The whole listing needs to be written out exactly, except for any images.

- _Data provided_
- - - - -

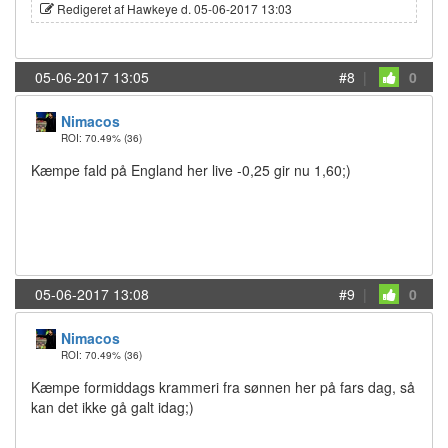
Redigeret af Hawkeye d. 05-06-2017 13:03
05-06-2017 13:05
#8
|
0
Nimacos
ROI: 70.49%
(36)
Kæmpe fald på England her live -0,25 gir nu 1,60;)
05-06-2017 13:08
#9
|
0
Nimacos
ROI: 70.49%
(36)
Kæmpe formiddags krammeri fra sønnen her på fars dag, så
kan det ikke gå galt idag;)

- - - - -

- _Written answer_
Redigeret af Hawkeye d. 05-06-2017 13:03
05-06-2017 13:05
#8
|
0
Nimacos
ROI: 70.49%
(36)
Kæmpe fald på England her live -0,25 gir nu 1,60;)
05-06-2017 13:08
#9
|
0
Nimacos
ROI: 70.49%
(36)
Kæmpe formiddags krammeri fra sønnen her på fars dag, så
kan det ikke gå galt idag;)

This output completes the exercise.